▼▼▼

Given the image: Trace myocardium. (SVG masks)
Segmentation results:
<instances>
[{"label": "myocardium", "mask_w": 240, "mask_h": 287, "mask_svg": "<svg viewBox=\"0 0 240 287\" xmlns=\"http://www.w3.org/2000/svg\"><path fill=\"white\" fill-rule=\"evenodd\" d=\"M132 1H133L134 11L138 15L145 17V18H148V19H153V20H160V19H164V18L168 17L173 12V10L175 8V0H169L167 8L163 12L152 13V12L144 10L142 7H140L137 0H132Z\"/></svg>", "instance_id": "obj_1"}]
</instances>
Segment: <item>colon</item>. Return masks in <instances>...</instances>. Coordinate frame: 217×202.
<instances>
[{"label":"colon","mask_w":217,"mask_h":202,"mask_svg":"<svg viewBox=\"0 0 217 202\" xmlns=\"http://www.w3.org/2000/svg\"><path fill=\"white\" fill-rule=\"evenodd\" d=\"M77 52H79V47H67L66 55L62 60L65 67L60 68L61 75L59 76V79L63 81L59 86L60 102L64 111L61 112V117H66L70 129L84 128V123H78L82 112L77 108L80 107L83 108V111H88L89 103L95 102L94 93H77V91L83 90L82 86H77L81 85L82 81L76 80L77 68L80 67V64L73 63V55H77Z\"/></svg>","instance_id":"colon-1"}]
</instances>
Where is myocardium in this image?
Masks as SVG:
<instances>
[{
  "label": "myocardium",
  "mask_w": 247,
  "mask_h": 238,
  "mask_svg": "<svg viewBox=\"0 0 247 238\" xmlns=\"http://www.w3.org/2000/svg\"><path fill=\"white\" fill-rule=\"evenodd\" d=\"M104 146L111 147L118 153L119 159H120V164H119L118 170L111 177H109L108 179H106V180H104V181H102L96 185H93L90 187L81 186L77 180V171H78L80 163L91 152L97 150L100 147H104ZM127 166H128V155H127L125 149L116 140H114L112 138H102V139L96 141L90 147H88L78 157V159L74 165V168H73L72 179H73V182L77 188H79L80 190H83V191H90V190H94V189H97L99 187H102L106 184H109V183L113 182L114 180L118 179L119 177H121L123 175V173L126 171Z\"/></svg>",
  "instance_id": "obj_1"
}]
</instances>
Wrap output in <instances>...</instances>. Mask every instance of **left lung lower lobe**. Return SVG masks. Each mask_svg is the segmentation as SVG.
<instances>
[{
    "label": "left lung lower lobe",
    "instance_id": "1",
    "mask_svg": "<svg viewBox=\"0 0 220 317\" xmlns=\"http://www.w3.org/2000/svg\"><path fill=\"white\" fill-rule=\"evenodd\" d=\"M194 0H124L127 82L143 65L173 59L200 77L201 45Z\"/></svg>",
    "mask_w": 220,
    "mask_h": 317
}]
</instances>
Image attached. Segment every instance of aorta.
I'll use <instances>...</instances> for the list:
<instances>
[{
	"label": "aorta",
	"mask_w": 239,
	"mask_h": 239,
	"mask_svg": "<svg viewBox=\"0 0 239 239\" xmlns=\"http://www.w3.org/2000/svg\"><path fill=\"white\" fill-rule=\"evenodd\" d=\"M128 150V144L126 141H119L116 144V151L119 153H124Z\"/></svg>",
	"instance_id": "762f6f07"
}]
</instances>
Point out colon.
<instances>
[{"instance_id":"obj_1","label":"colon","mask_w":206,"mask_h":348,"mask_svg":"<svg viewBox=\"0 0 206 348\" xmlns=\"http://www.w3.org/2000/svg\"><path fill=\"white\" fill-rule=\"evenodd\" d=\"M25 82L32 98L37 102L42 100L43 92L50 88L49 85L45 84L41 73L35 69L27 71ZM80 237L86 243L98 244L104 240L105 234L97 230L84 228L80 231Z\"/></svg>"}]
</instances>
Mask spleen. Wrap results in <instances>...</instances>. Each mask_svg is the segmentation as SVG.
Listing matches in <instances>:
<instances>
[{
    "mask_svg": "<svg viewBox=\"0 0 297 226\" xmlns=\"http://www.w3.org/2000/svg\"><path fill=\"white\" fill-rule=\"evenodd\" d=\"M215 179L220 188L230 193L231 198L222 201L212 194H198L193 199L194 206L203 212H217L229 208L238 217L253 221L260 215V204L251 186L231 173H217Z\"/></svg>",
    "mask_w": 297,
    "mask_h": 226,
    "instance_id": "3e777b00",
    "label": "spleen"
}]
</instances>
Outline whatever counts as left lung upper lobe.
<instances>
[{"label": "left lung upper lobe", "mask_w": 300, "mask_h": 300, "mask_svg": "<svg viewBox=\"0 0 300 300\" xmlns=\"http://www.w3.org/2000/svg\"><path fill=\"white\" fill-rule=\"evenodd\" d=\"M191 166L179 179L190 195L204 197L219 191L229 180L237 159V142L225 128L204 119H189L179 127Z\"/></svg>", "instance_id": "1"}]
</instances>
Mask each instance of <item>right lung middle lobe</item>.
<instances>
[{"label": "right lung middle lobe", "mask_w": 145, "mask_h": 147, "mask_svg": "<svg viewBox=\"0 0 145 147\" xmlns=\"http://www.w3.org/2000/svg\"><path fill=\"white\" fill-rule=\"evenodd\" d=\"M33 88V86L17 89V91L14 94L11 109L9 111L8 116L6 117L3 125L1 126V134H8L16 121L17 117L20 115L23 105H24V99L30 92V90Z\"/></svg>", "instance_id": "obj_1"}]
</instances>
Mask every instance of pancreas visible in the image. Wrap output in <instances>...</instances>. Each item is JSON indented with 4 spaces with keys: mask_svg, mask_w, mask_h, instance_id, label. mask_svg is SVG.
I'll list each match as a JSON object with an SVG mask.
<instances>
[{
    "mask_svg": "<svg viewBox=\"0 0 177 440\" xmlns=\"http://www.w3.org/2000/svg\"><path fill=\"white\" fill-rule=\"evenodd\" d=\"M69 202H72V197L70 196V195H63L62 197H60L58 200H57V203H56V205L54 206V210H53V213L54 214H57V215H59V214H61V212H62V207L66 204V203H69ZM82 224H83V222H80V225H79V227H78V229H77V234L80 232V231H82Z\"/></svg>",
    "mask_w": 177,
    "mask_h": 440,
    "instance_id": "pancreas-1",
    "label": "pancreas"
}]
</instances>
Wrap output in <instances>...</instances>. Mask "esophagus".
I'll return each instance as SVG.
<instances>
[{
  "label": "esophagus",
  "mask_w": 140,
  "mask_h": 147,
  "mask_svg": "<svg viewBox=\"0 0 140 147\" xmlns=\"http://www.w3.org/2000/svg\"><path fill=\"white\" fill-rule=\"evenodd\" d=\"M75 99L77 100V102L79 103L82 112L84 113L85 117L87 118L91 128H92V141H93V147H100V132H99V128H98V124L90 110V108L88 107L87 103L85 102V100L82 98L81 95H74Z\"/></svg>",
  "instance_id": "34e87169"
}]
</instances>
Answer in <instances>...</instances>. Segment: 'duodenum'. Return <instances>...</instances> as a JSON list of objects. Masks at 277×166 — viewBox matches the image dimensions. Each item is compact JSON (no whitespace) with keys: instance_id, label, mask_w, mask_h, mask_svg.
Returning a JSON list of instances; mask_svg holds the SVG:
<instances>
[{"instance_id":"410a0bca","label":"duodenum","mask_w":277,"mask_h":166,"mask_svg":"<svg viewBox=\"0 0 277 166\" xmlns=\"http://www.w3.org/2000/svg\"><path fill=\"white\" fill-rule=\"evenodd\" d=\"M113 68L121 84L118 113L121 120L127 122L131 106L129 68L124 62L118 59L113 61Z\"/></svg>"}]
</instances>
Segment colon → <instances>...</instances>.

▲▲▲

EXERCISE DIRECTIONS:
Beginning at the line that contains "Mask each instance", retype each line of the listing up to and including the last one, exactly as it stands, and nothing else.

OUTPUT:
Mask each instance of <item>right lung middle lobe</item>.
<instances>
[{"label": "right lung middle lobe", "mask_w": 145, "mask_h": 147, "mask_svg": "<svg viewBox=\"0 0 145 147\" xmlns=\"http://www.w3.org/2000/svg\"><path fill=\"white\" fill-rule=\"evenodd\" d=\"M33 88V86L17 89V91L14 94L11 109L9 111L8 116L6 117L3 125L1 126V134H8L16 121L17 117L20 115L23 105H24V99L30 92V90Z\"/></svg>", "instance_id": "obj_1"}]
</instances>
Mask every instance of pancreas visible in the image. Wrap output in <instances>...</instances>. Each item is JSON indented with 4 spaces with keys: mask_svg, mask_w, mask_h, instance_id, label. mask_svg is SVG.
I'll list each match as a JSON object with an SVG mask.
<instances>
[{
    "mask_svg": "<svg viewBox=\"0 0 177 440\" xmlns=\"http://www.w3.org/2000/svg\"><path fill=\"white\" fill-rule=\"evenodd\" d=\"M69 202H72V197L70 196V195H63L62 197H60L58 200H57V203H56V205L54 206V210H53V213L54 214H57V215H59V214H61V212H62V207L66 204V203H69ZM82 224H83V222H80V225H79V227H78V229H77V234L80 232V231H82Z\"/></svg>",
    "mask_w": 177,
    "mask_h": 440,
    "instance_id": "pancreas-1",
    "label": "pancreas"
}]
</instances>
Wrap output in <instances>...</instances>. Mask "esophagus".
I'll return each instance as SVG.
<instances>
[{
  "label": "esophagus",
  "mask_w": 140,
  "mask_h": 147,
  "mask_svg": "<svg viewBox=\"0 0 140 147\" xmlns=\"http://www.w3.org/2000/svg\"><path fill=\"white\" fill-rule=\"evenodd\" d=\"M75 99L77 100V102L79 103L82 112L84 113L85 117L87 118L91 128H92V141H93V147H100V132H99V128H98V124L90 110V108L88 107L87 103L85 102V100L82 98L81 95H74Z\"/></svg>",
  "instance_id": "34e87169"
}]
</instances>
Answer in <instances>...</instances>. Segment: 'duodenum'. Return <instances>...</instances> as a JSON list of objects. Masks at 277×166 — viewBox matches the image dimensions. Each item is compact JSON (no whitespace) with keys: instance_id, label, mask_w, mask_h, mask_svg.
Returning a JSON list of instances; mask_svg holds the SVG:
<instances>
[{"instance_id":"410a0bca","label":"duodenum","mask_w":277,"mask_h":166,"mask_svg":"<svg viewBox=\"0 0 277 166\" xmlns=\"http://www.w3.org/2000/svg\"><path fill=\"white\" fill-rule=\"evenodd\" d=\"M113 68L121 84L118 113L121 120L127 122L131 106L129 68L124 62L118 59L113 61Z\"/></svg>"}]
</instances>
Segment colon → <instances>...</instances>.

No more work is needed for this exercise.